In summary, while it’s important to adopt a strategy that works for the firm and the regional market, it is equally important to have the right team on the ground that can successfully execute the strategy. Having a team that has Asia experience and understands the cultural nuances of doing business in this region is absolutely critical for success.

ERIC YANG, partner and head of Southeast Asia practice, Bae, Kim & Lee

Most companies entering the Singapore market are highly likely to target ASEAN countries in the long term. Therefore, such law firms having a lot of legal experts with a deep understanding and work experience of ASEAN markets as well as Singapore are considered competitive.

However, one important criterion to judging a law firm’s capabilities would be how well the firm can represent the client’s perspective and business purpose rather than simply having a lot of legal knowledge about that specific region. BKL has successfully solved many business issues encountered by numerous corporate clients in various industries, and also established a solid network of overseas offices across Southeast Asia.

BLAKE H. WINBURNE, global E&I sector leader, Orrick, Herrington & Sutcliffe

When we think about our strategy for any market, we start with the question of what we can build there that connects with our strongest practices globally.
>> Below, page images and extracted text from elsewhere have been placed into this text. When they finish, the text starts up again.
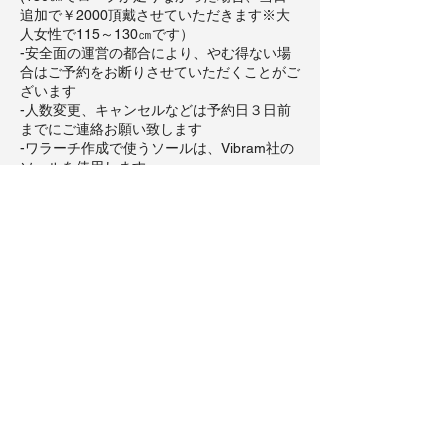
追加で￥2000頂戴させていただきます※大
人女性で115～130㎝です）
-安全面の運営の都合により、やむ得ない場
合はご予約をお断りさせていただくことがご
ざいます
-人数変更、キャンセルなどは予約日３日前
までにご連絡お願い致します
-ワラーチ作成で使うソールは、Vibram社の
ソールを使用します
-順を追っての作業となります。
多少作業説明でお待たせすることがあるかも
しれませんご理解ご協力お願い致します。
-会場が、横浜市地下鉄関内駅より徒歩3分に
なります。ご希望の場所・日程・イベント依
頼などは別ページ【プライベートワラーチワ
ークショップ】でのご予約をお願いしており
ます。
お客様にはご不便お掛けすることもあると存
じてますが、
何卒ご理解とご協力をお願い致します。
＝＝＝＝＝＝＝＝＝＝＝＝＝＝＝＝＝＝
What are our global clients’ needs in the market and what could we build there that would make our teams globally stronger?

Consider our most recent market entries: When we opened in Houston, we brought in talent with diversified practices across traditional electric power and natural gas as well as renewables, tying into Orrick’s strength as a leading global advisor on the energy transition. Geneva was an opportunity to add strength on strength in international arbitration. In Boston, we focused on tech areas where we already had an international reputation. This emphasis on global alignment and building strength on strength is fundamental to our culture of collaboration. It also means that new talent has the benefit of global brand strength, rather than building from scratch, the firm’s client relationships and the support of colleagues in their space.

Interestingly, Singapore is an opportunity to connect all of these practices and serve as a hub for international investors focused on Southeast Asia generally. We are currently seeing incredible client demand in offshore wind and other renewable energy technologies across Europe, the U.S. and the Asia-Pacific region – and investments in the energy transition and in the modernization of infrastructure more generally will be our initial focus on Singapore. Beyond that, we focus on talent quality and cultural fit: We invest only when we can meet those two critical criteria.